Records shown ::
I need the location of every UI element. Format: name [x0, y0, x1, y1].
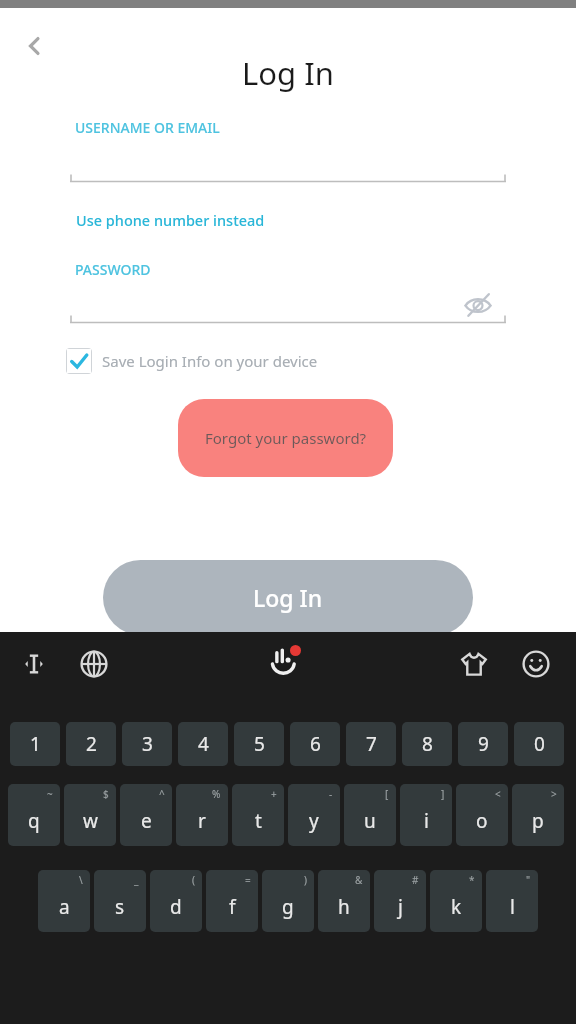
staticText: ~ [47, 787, 53, 801]
button[interactable]: Log In [103, 560, 473, 635]
staticText: \ [79, 873, 83, 887]
staticText: 3 [142, 731, 153, 757]
staticText: Log In [253, 582, 323, 613]
staticText: * [469, 873, 475, 887]
button[interactable]: Save Login Info on your device [66, 348, 318, 374]
button[interactable]: & [318, 870, 370, 932]
staticText: _ [134, 873, 139, 887]
staticText: % [212, 787, 221, 801]
button[interactable]: Show password [456, 283, 500, 327]
button[interactable]: - [288, 784, 340, 846]
button[interactable]: 7 [346, 722, 396, 766]
staticText: o [476, 808, 488, 834]
button[interactable]: [ [344, 784, 396, 846]
staticText: t [255, 808, 262, 834]
button[interactable]: ~ [8, 784, 60, 846]
staticText: 2 [86, 731, 97, 757]
button[interactable]: $ [64, 784, 116, 846]
button[interactable]: * [430, 870, 482, 932]
button[interactable]: _ [94, 870, 146, 932]
staticText: 8 [422, 731, 433, 757]
button[interactable]: 3 [122, 722, 172, 766]
button[interactable]: 8 [402, 722, 452, 766]
staticText: 9 [478, 731, 489, 757]
staticText: j [398, 894, 403, 920]
button[interactable]: Back [14, 26, 54, 66]
staticText: y [309, 808, 319, 834]
staticText: u [364, 808, 376, 834]
staticText: h [338, 894, 350, 920]
staticText: & [355, 873, 363, 887]
staticText: Use phone number instead [76, 210, 265, 230]
button[interactable]: ] [400, 784, 452, 846]
staticText: w [83, 808, 98, 834]
button[interactable]: + [232, 784, 284, 846]
button[interactable]: 0 [514, 722, 564, 766]
staticText: e [141, 808, 152, 834]
staticText: q [28, 808, 40, 834]
staticText: s [115, 894, 125, 920]
staticText: Log In [0, 52, 576, 94]
staticText: " [526, 873, 531, 887]
button[interactable]: 1 [10, 722, 60, 766]
button[interactable]: ) [262, 870, 314, 932]
button[interactable]: > [512, 784, 564, 846]
button[interactable]: Emoji [516, 644, 556, 684]
button[interactable]: Themes [454, 644, 494, 684]
staticText: 1 [30, 731, 41, 757]
button[interactable]: 2 [66, 722, 116, 766]
staticText: # [412, 873, 419, 887]
staticText: PASSWORD [75, 260, 151, 279]
staticText: 7 [366, 731, 377, 757]
button[interactable]: 5 [234, 722, 284, 766]
staticText: Save Login Info on your device [102, 351, 318, 371]
staticText: > [551, 787, 557, 801]
button[interactable]: Move cursor [14, 644, 54, 684]
staticText: l [510, 894, 515, 920]
staticText: k [451, 894, 462, 920]
staticText: ( [192, 873, 195, 887]
button[interactable]: 6 [290, 722, 340, 766]
staticText: 4 [198, 731, 209, 757]
staticText: Forgot your password? [205, 428, 367, 448]
button[interactable]: 9 [458, 722, 508, 766]
staticText: a [59, 894, 70, 920]
staticText: - [329, 787, 333, 801]
staticText: = [245, 873, 251, 887]
button[interactable]: Languages [74, 644, 114, 684]
button[interactable]: % [176, 784, 228, 846]
button[interactable]: = [206, 870, 258, 932]
staticText: d [170, 894, 182, 920]
staticText: ^ [159, 787, 165, 801]
button[interactable]: ( [150, 870, 202, 932]
staticText: 0 [534, 731, 545, 757]
staticText: + [271, 787, 277, 801]
staticText: g [282, 894, 294, 920]
staticText: 6 [310, 731, 321, 757]
staticText: [ [385, 787, 389, 801]
button[interactable]: Use phone number instead [70, 206, 271, 234]
button[interactable]: " [486, 870, 538, 932]
staticText: p [532, 808, 544, 834]
button[interactable]: ^ [120, 784, 172, 846]
staticText: 5 [254, 731, 265, 757]
staticText: i [424, 808, 429, 834]
button[interactable]: Keyboard menu [264, 642, 304, 682]
staticText: ] [441, 787, 445, 801]
staticText: f [229, 894, 236, 920]
button[interactable]: # [374, 870, 426, 932]
staticText: < [495, 787, 501, 801]
button[interactable]: 4 [178, 722, 228, 766]
staticText: r [198, 808, 206, 834]
staticText: $ [103, 787, 109, 801]
staticText: ) [304, 873, 307, 887]
button[interactable]: < [456, 784, 508, 846]
staticText: USERNAME OR EMAIL [75, 118, 220, 137]
button[interactable]: Forgot your password? [178, 399, 393, 477]
button[interactable]: \ [38, 870, 90, 932]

Your instructions ::
From the first line to the last, please copy the data exactly, with the pictures left out.

Result of this exercise ::
I need the location of every UI element. Format: name [x0, y0, x1, y1].
staticText: ~ [47, 787, 53, 801]
button[interactable]: Log In [103, 560, 473, 635]
staticText: \ [79, 873, 83, 887]
staticText: 3 [142, 731, 153, 757]
staticText: Log In [253, 582, 323, 613]
staticText: * [469, 873, 475, 887]
button[interactable]: Save Login Info on your device [66, 348, 318, 374]
button[interactable]: & [318, 870, 370, 932]
staticText: _ [134, 873, 139, 887]
staticText: % [212, 787, 221, 801]
button[interactable]: Show password [456, 283, 500, 327]
button[interactable]: - [288, 784, 340, 846]
button[interactable]: 7 [346, 722, 396, 766]
staticText: o [476, 808, 488, 834]
button[interactable]: [ [344, 784, 396, 846]
staticText: t [255, 808, 262, 834]
button[interactable]: ~ [8, 784, 60, 846]
staticText: 2 [86, 731, 97, 757]
button[interactable]: $ [64, 784, 116, 846]
button[interactable]: * [430, 870, 482, 932]
button[interactable]: _ [94, 870, 146, 932]
staticText: 8 [422, 731, 433, 757]
button[interactable]: 3 [122, 722, 172, 766]
button[interactable]: 8 [402, 722, 452, 766]
staticText: 9 [478, 731, 489, 757]
staticText: j [398, 894, 403, 920]
button[interactable]: Back [14, 26, 54, 66]
staticText: y [309, 808, 319, 834]
staticText: u [364, 808, 376, 834]
staticText: h [338, 894, 350, 920]
staticText: & [355, 873, 363, 887]
staticText: Use phone number instead [76, 210, 265, 230]
button[interactable]: ] [400, 784, 452, 846]
staticText: w [83, 808, 98, 834]
button[interactable]: + [232, 784, 284, 846]
button[interactable]: 0 [514, 722, 564, 766]
staticText: e [141, 808, 152, 834]
staticText: q [28, 808, 40, 834]
staticText: s [115, 894, 125, 920]
staticText: Log In [0, 52, 576, 94]
staticText: " [526, 873, 531, 887]
button[interactable]: 1 [10, 722, 60, 766]
button[interactable]: ) [262, 870, 314, 932]
button[interactable]: > [512, 784, 564, 846]
button[interactable]: Emoji [516, 644, 556, 684]
button[interactable]: Themes [454, 644, 494, 684]
staticText: 1 [30, 731, 41, 757]
button[interactable]: 2 [66, 722, 116, 766]
staticText: # [412, 873, 419, 887]
staticText: PASSWORD [75, 260, 151, 279]
staticText: 7 [366, 731, 377, 757]
button[interactable]: 5 [234, 722, 284, 766]
staticText: Save Login Info on your device [102, 351, 318, 371]
staticText: > [551, 787, 557, 801]
button[interactable]: Move cursor [14, 644, 54, 684]
staticText: l [510, 894, 515, 920]
staticText: k [451, 894, 462, 920]
staticText: ( [192, 873, 195, 887]
button[interactable]: 6 [290, 722, 340, 766]
staticText: 4 [198, 731, 209, 757]
staticText: Forgot your password? [205, 428, 367, 448]
button[interactable]: 9 [458, 722, 508, 766]
staticText: a [59, 894, 70, 920]
staticText: - [329, 787, 333, 801]
staticText: = [245, 873, 251, 887]
button[interactable]: Languages [74, 644, 114, 684]
button[interactable]: % [176, 784, 228, 846]
button[interactable]: = [206, 870, 258, 932]
staticText: d [170, 894, 182, 920]
staticText: ^ [159, 787, 165, 801]
button[interactable]: ( [150, 870, 202, 932]
staticText: 0 [534, 731, 545, 757]
staticText: + [271, 787, 277, 801]
staticText: g [282, 894, 294, 920]
staticText: 6 [310, 731, 321, 757]
staticText: [ [385, 787, 389, 801]
button[interactable]: Use phone number instead [70, 206, 271, 234]
button[interactable]: " [486, 870, 538, 932]
staticText: p [532, 808, 544, 834]
button[interactable]: ^ [120, 784, 172, 846]
staticText: 5 [254, 731, 265, 757]
staticText: i [424, 808, 429, 834]
button[interactable]: Keyboard menu [264, 642, 304, 682]
staticText: ] [441, 787, 445, 801]
staticText: f [229, 894, 236, 920]
button[interactable]: # [374, 870, 426, 932]
staticText: < [495, 787, 501, 801]
button[interactable]: 4 [178, 722, 228, 766]
staticText: r [198, 808, 206, 834]
staticText: $ [103, 787, 109, 801]
staticText: ) [304, 873, 307, 887]
button[interactable]: < [456, 784, 508, 846]
staticText: USERNAME OR EMAIL [75, 118, 220, 137]
button[interactable]: Forgot your password? [178, 399, 393, 477]
button[interactable]: \ [38, 870, 90, 932]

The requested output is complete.